Plasma Biochemical Values Plasma biochemical values are shown in Table 6. Based on this, plasma biochemical values were within the normal range for all items.

[0039]

[Table 6]

(7) Immune function F ₁₄ KSDR, hairy rats and normal Wistar rats were used once every 9 to 15 weeks of age and blood IgE of the same individual at a frequency of once / two weeks was used as a specific antibody. It was measured by the ELISA method. Blood was collected from the jugular vein of the rat under anesthesia.
The results are shown in Table 7.

[0041]

[Table 7]

From this, it was shown that the blood IgE level of KSDR did not rise. Therefore, in KSDR, I
It is thought to develop skin lesions that are not involved in gE production.
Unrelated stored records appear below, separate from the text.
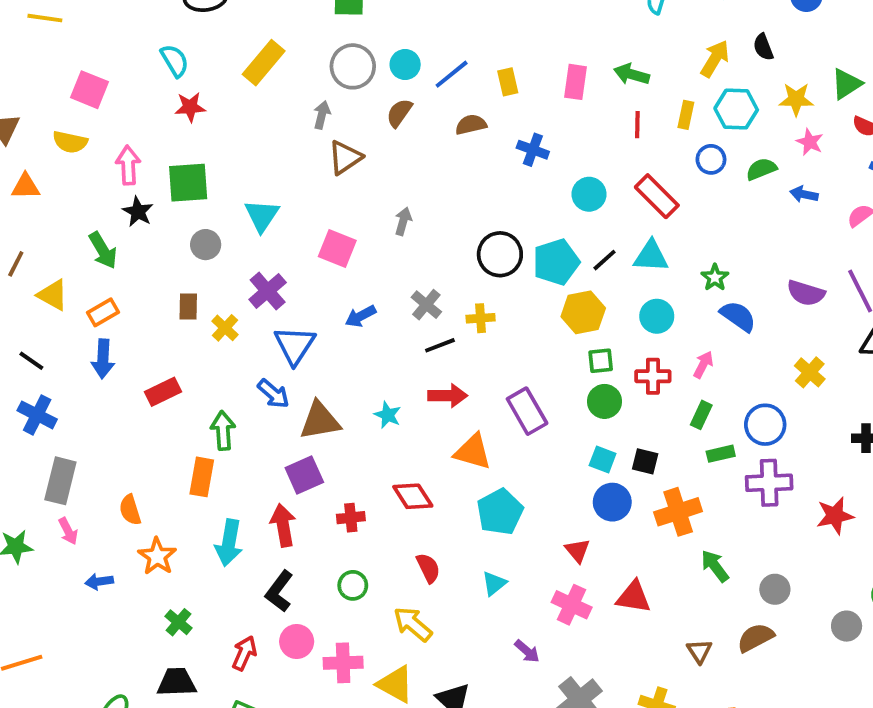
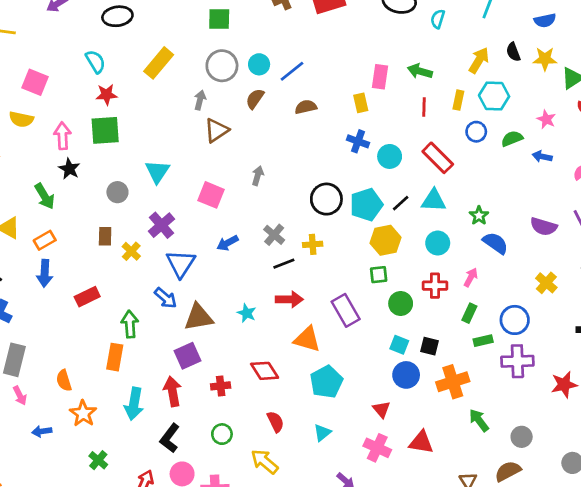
yellow rectangle: (508, 82) -> (361, 103), moved
yellow star: (796, 99) -> (545, 59), moved
blue cross: (533, 150) -> (358, 141), moved
green square: (188, 183) -> (105, 130), moved
green square: (601, 361) -> (379, 275), moved

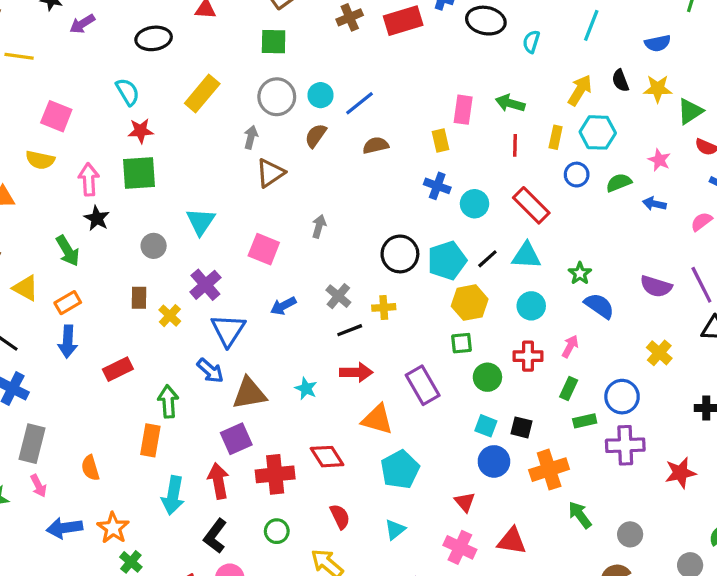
red cross: (221, 386) -> (275, 474), size x1.6
orange star: (83, 413) -> (113, 528), moved
blue arrow: (42, 431) -> (64, 528), size x1.5

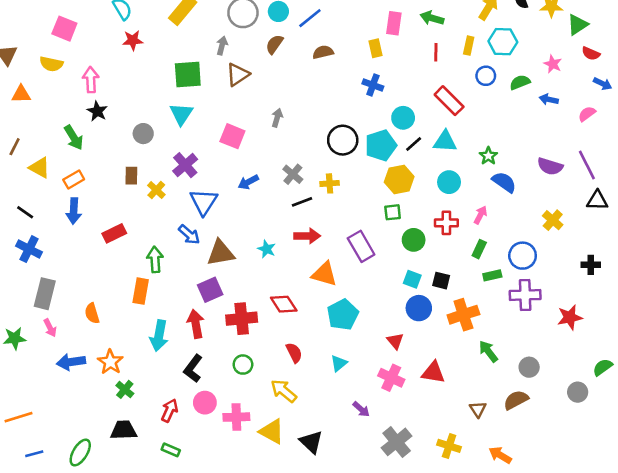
green square: (139, 173) -> (188, 74), moved
cyan circle: (475, 204) -> (403, 118), moved

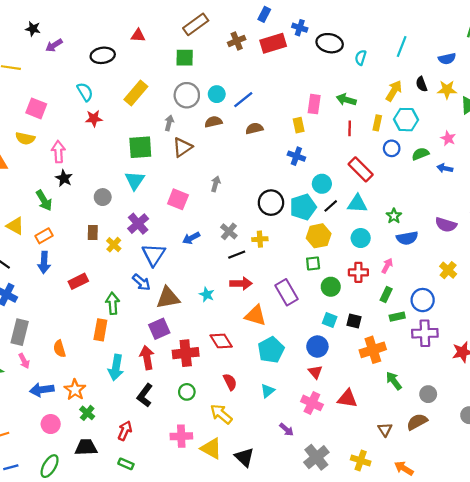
brown semicircle: (274, 44) -> (213, 122), turned 42
blue semicircle: (504, 182) -> (407, 238), turned 135
blue circle: (419, 308) -> (317, 347), moved
pink circle: (205, 403) -> (51, 424), moved

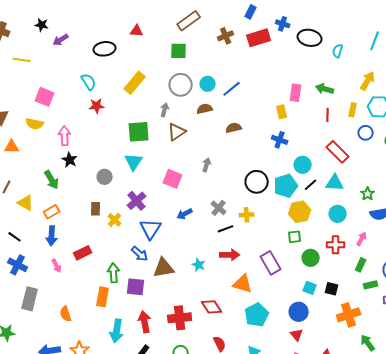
brown semicircle: (254, 128) -> (234, 128), moved
purple square: (159, 329) -> (136, 287), moved, turned 30
pink arrow: (24, 361) -> (57, 266), moved

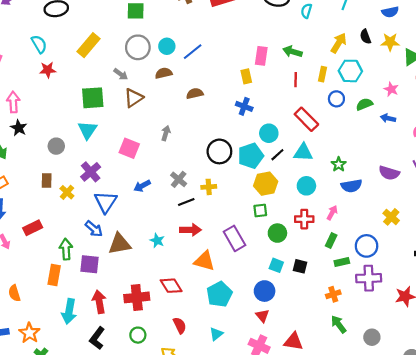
gray arrow: (165, 110) -> (121, 74), turned 112
orange cross: (349, 315) -> (333, 294), moved, size x0.6

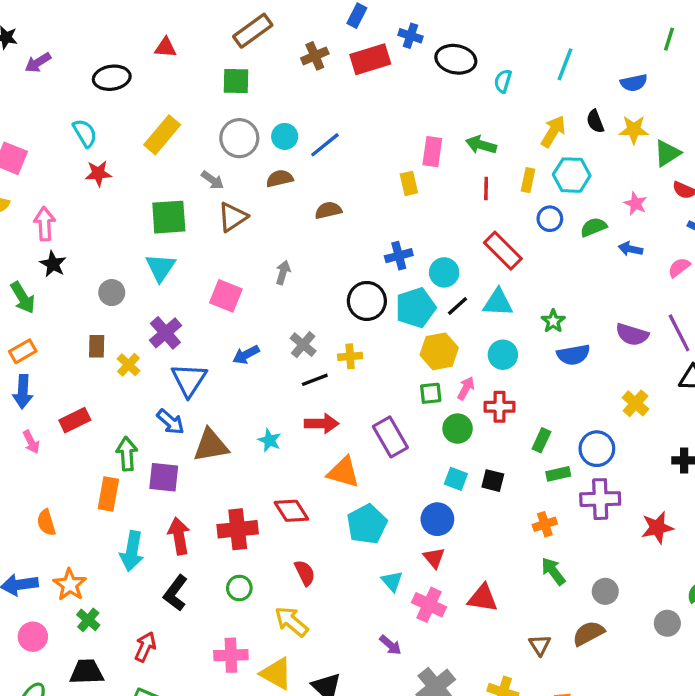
blue cross: (244, 106) -> (399, 256), moved, turned -35
pink arrow: (332, 213) -> (466, 388), moved
cyan triangle: (216, 334) -> (392, 581), moved, turned -32

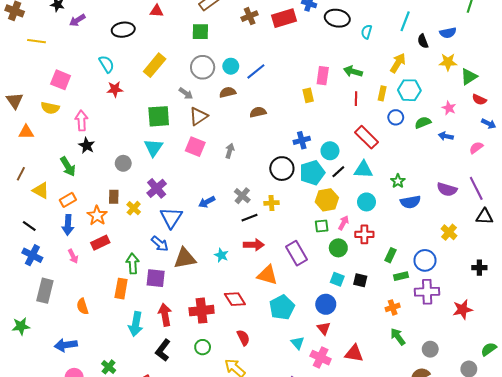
black semicircle: (595, 121) -> (423, 41), moved
pink square: (226, 296) -> (195, 147), moved
orange star: (70, 585) -> (97, 216), moved

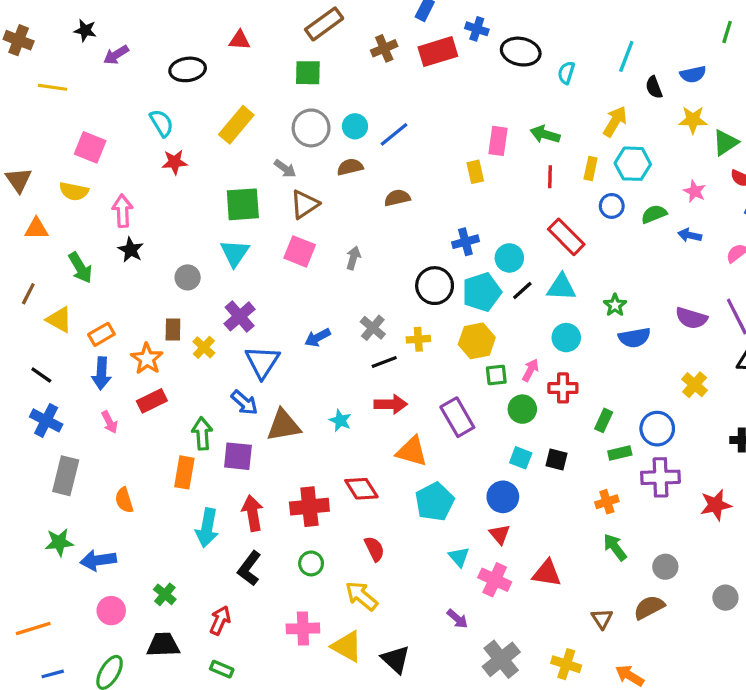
green arrow: (68, 166) -> (80, 268), moved
yellow hexagon: (327, 200) -> (477, 341), moved
green star: (21, 326) -> (59, 542), moved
(8) Therapeutic effect The effectiveness of various drugs on the developed dermatitis was examined.
The results are shown in Table 8 and FIG.

[0044]

[Table 8]

Healing tended to occur with steroid drugs and with immunosuppressive drugs, but not with bactericidal / antibacterial drugs, antibiotics and antiallergic drugs. (9) Others The development of dermatitis was not affected by the breeding environment (barrier, open) and feed (CE-2 and MR: manufactured by Oriental Yeast Co., Ltd.).

[0046]

INDUSTRIAL APPLICABILITY The dermatitis-induced rat of the present invention serves as a pathological model of allergic dermatitis, and by using it, screening and drug efficacy test of a preventive and / or therapeutic drug for the dermatitis can be efficiently performed. it can.
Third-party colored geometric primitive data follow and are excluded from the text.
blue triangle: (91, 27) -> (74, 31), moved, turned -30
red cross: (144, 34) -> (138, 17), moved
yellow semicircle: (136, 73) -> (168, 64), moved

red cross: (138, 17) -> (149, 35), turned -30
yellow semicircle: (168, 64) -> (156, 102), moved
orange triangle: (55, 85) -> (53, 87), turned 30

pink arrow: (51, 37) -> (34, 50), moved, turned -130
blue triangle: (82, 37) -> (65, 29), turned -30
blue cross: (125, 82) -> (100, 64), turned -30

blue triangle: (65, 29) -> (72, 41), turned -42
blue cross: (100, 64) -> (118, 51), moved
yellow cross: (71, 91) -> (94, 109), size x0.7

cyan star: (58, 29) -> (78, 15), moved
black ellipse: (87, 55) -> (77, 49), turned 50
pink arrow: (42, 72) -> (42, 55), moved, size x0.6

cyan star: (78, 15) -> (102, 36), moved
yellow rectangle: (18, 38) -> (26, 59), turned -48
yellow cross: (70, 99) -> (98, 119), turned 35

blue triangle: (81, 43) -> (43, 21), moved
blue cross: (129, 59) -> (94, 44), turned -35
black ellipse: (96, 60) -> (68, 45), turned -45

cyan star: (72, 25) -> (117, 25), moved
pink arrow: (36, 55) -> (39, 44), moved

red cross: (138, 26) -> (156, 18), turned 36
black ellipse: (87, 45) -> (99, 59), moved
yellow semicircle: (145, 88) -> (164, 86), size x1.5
[Brief description of drawings]

FIG. 1 is a photograph showing the external characteristics of KSDR (8 weeks old, male).

FIG. 2 is a photograph showing the external features of KSDR (60 weeks old, female).
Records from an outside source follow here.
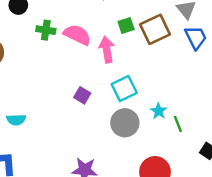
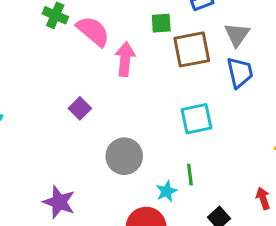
green square: (126, 26) -> (161, 23), moved
cyan square: (124, 88) -> (197, 119), moved
cyan star: (159, 111) -> (167, 191), moved

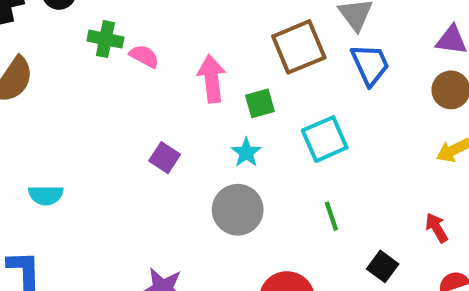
green square: (161, 23) -> (260, 103), moved
pink semicircle: (93, 31) -> (144, 56), moved, size x0.6
cyan star: (167, 191) -> (246, 152), moved

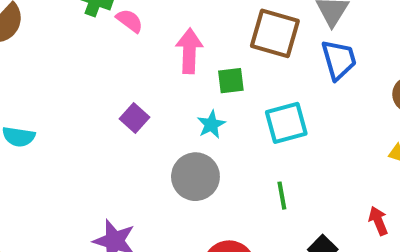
brown square: (299, 47) -> (275, 33), turned 30

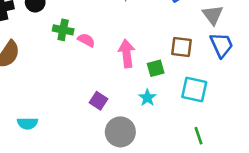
brown square: (275, 33) -> (182, 47), moved, size x0.7
cyan square: (286, 123) -> (194, 90), turned 36
gray circle: (195, 177) -> (120, 132), moved

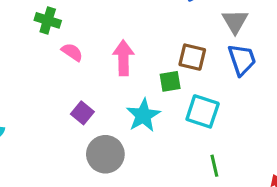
pink semicircle: (86, 40) -> (72, 52), moved
green square: (156, 68) -> (170, 81), moved
cyan star: (147, 98) -> (143, 115), size x1.5
green line: (198, 136) -> (214, 166), moved

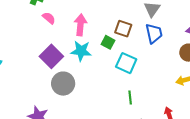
green square: (170, 81) -> (108, 42), turned 32
purple square: (82, 113) -> (51, 56), size x1.6
cyan star: (143, 115) -> (81, 51), moved, turned 30

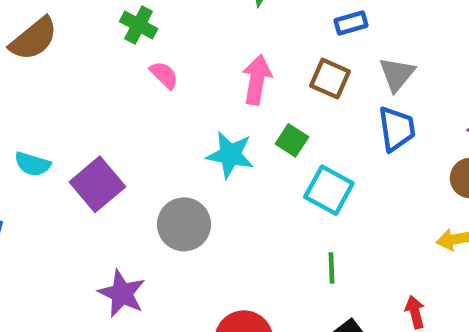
pink arrow: (80, 25) -> (257, 80), moved
brown square: (123, 29) -> (330, 79), moved
purple square: (51, 56) -> (97, 184), moved

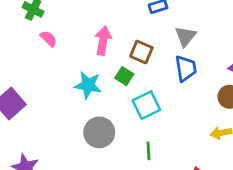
brown square: (330, 79) -> (141, 52), moved
cyan square: (329, 190) -> (146, 105), turned 36
gray circle: (184, 224) -> (99, 132), moved

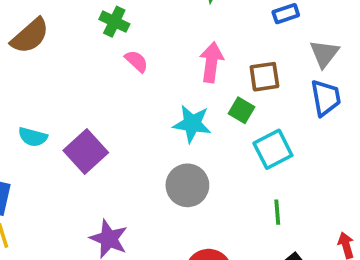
brown square: (141, 52) -> (264, 77), turned -30
gray circle: (99, 132) -> (187, 185), moved

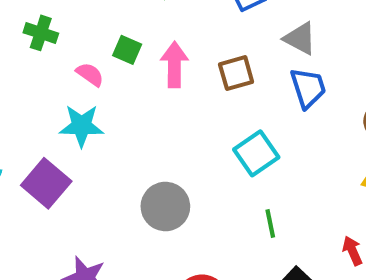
green cross: (114, 22) -> (41, 33), moved
gray triangle: (324, 54) -> (300, 38), turned -32
green square: (242, 110) -> (127, 50), moved
cyan star: (192, 124) -> (81, 126), moved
FIG. 3 is a histopathological photograph of normal (A), normal KSDR (B) and inflammatory skin site (C) of hairy rats (AC: HE staining (× 33)).

FIG. 4 is a histopathological photograph showing infiltration of eosinophils (A) and mast cells (B) in the skin inflammation part of KSDR (A: HE staining (× 132), B: Alcian blue). Staining (x132)).

FIG. 5 is a photograph showing a drug treatment effect of KSDR on dermatitis (control group = base application; top: before application,
Bottom: 2 weeks after application, arrow: application part, prednisolone valerate (1.0 mg / kg) administration group; top: before application, bottom: 2 weeks after application, arrow: application part).

Front page continuation (51) Int.Cl. ⁷ Identification code FI theme code (reference) G01N 33/50 G01N 33/50 Z // A61K 31/573 A61K 31/573 (72) Inventor Jiro Matsumoto Higashimurayama, Tokyo 2-17-43 Noguchi (72) Inventor Teruji Koga 332-1 Ohno-Nitta Fuji City, Shizuoka Prefecture F-term (reference) 2G045 AA29 AA40 CA01 CA15 CB01 CB09 CB17 FA18 FB03 GA01 GC22 JA01 4C086 DA10 ZA89 ZB13

Claims (5)

[Claims] 1. A hairless rat lacking the ability to grow general hair, which has the following characteristics: (a) spontaneously developing mild erythema at about 8 to 12 weeks of age, (b) 24 weeks of age. After that, spontaneously develop dermatitis with an incidence of 90% or more,
(C) A dermatitis-onset rat having an IgE antibody level in blood that hardly changes. 2. Blood IgE at 11 to 15 weeks of age
The rat having dermatitis according to claim 1, which has an antibody value of about 65 ng / mL or less. 3. The dermatitis-producing rat according to claim 1 or 2, wherein the dermatitis is characterized by erythema and edema of the skin accompanied by infiltration of eosinophils and increase of mast cells. 4. The hairless rat or hairless rat is mated with a dermatitis-producing individual obtained by mating WBN / Ila-Ht hairless rat with siblings. A method for producing a rat with dermatitis. 5. A method for screening a compound effective for the prevention and / or treatment of dermatitis, using the dermatitis-causing rat according to any one of claims 1 to 3.